What about TENS for pain control? 

A study of 324 patients found no differences in outcomes in those receiving three different types of TENS and those given a sham TENS unit with indicator lights but no output. (4)

Is ultrasound effective?

Gam and Johannsen reviewed 293 papers published since 1950 to assess the evidence of effect of ultrasound for musculoskeletal disorders. Serious methodological problems existed in many of the papers. However, in 13 cases data were presented in a way that made pooling possible. The conclusion: "None of the methods gave evidence that pain relief could be achieved by ultrasound treatment." (5)

Another meta-analysis looked at 400 randomized clinical trials. Meta-analyses were performed for disorders of the back, neck, shoulder and knee. Results indicated that, "In general, the methodological quality of the studies appeared to be low, and the efficacy of physiotherapy was shown to be convincing for only a few indications and treatments." (6)

A controlled study was performed comparing osteopathic manipulation and short-wave diathermy in the treatment of non-specific low back pain The placebo group, which received fake diathermy, did about as well as those receiving real diathermy or osteopathy. The authors stated, "Benefits obtained with osteopathy and short-wave diathermy in this study may have been achieved through a placebo effect." (7)

In a study comparing drug therapy, conservative physiotherapy and manipulative physiotherapy, "Serial assessments of pain and spinal mobility showed similar response rates in all three treatment groups and no significant difference between therapies." (8)

If CCE purports to encourage evidence-based practice, mandating the use of such modalities is not in the interests of the profession or the patients it serves.

3.  Proposed CCE Policy; Exceptions and Waivers to the Standards

I am opposed to the proposed change in the waiver policy.  The provision that would permit a waiver of the 2 year requirement if an institution loses accreditation states that the minimum wait is one year.  This eliminates the ability to grant wavers for reapplication of less than one year.  Few schools could survive one year without accreditation.

Thank you for your kind consideration.

Sincerely,

REFERENCES

1. van den Hoogen HJM, Koes BW, Deville W, et al: "The prognosis of low back pain in general practice." Spine 1997;22(13):1515.

2. Clinical Guidelines for the Management of Acute Low Back Pain. Royal College of General Practitioners. September, 1996. Available at http://www.rcgp.org.uk

3. "Clinical Practice Guideline Number 14." Acute Low Back Problems in Adults. Agency for Health Care Policy and Research. December 1994.

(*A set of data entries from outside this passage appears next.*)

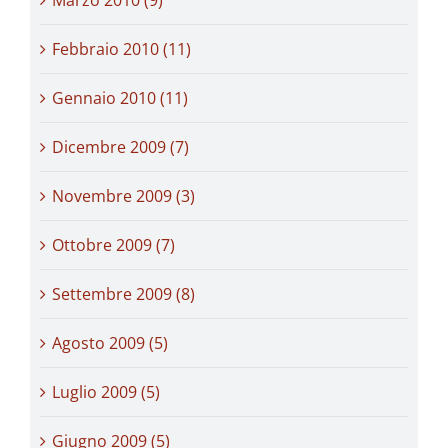
Febbraio 2010 (11)
Gennaio 2010 (11)
Dicembre 2009 (7)
Novembre 2009 (3)
Ottobre 2009 (7)
Settembre 2009 (8)
Agosto 2009 (5)
Luglio 2009 (5)
Giugno 2009 (5)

4. "No better than placebo. Another look at TENS units for low back pain." Spine Letter 1997;4(5):2.

5. Gam AN, Johannsen F: "Ultrasound therapy in musculoskeletal disorders: a meta-analysis." Pain 1995;63(1):85.

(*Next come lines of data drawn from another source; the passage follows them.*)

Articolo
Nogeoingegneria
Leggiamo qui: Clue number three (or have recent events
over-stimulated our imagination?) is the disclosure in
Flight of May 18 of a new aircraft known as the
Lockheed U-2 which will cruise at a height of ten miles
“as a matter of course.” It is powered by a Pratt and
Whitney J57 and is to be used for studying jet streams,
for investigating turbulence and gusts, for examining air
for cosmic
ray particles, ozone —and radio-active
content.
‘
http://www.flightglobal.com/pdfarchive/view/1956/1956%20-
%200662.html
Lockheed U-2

6. Beckerman H, Boulter LM, van der Heijden GJ, et al: "Efficacy of physiotherapy for musculoskeletal disorders: what can we learn from the research?" Br J Gen Pract 1993;43(367):73.

7. Gibson T, Grahame R, Harkness J, et al: "Controlled comparison of short-wave diathermy treatment with osteopathic treatment in non- specific low back pain." The Lancet 1985;1(8440):1258.

8. Waterworth RF, Hunter IA: "An open study of diflunisal, conservative and manipulative therapy in the management of acute mechanical low back pain." N Z Med J 1985;98(779):372.